→ Study material:
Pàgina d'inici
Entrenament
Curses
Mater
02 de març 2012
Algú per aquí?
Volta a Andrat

---

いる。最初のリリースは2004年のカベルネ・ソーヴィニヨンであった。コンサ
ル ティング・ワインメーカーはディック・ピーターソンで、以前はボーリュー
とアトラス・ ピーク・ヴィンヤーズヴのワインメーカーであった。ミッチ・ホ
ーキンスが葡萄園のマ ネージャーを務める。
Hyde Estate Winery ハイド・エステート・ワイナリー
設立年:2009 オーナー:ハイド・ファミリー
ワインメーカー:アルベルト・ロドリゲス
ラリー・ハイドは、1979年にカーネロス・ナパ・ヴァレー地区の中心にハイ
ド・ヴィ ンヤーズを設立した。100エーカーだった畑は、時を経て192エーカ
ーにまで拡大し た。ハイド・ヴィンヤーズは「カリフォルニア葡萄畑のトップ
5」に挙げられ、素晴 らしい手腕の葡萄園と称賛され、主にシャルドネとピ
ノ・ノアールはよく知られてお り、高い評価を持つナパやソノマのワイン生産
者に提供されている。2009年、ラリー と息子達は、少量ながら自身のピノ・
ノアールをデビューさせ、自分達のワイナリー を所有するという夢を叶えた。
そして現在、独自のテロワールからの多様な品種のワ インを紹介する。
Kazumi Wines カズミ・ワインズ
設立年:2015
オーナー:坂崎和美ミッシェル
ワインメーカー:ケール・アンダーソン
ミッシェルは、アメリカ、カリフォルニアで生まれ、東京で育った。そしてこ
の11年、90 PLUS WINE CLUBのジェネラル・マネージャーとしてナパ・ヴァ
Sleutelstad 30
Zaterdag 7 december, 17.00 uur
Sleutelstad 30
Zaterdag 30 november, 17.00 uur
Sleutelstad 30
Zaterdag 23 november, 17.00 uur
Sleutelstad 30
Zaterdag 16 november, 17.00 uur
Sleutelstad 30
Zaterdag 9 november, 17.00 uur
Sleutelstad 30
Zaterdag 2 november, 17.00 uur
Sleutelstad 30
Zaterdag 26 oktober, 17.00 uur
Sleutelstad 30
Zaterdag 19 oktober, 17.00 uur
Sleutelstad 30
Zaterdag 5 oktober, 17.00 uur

...

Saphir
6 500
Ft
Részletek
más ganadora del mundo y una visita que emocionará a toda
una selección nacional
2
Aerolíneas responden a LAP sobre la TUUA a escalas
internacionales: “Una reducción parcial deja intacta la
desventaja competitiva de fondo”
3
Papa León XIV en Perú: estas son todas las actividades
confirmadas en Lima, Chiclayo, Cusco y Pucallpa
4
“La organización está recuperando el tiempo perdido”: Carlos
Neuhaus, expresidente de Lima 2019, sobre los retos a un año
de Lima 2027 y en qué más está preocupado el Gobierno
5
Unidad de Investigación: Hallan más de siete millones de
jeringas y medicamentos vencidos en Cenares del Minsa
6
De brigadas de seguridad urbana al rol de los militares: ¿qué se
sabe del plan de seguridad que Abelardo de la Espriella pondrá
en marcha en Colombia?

→ Brief:
Would you please write out, exactly and with no other lines, the stretch of the listing above from the line containing "Pàgina d'inici" through the line containing "Volta a Andrat"?

→ Output below:
Pàgina d'inici
Entrenament
Curses
Mater
02 de març 2012
Algú per aquí?
Volta a Andrat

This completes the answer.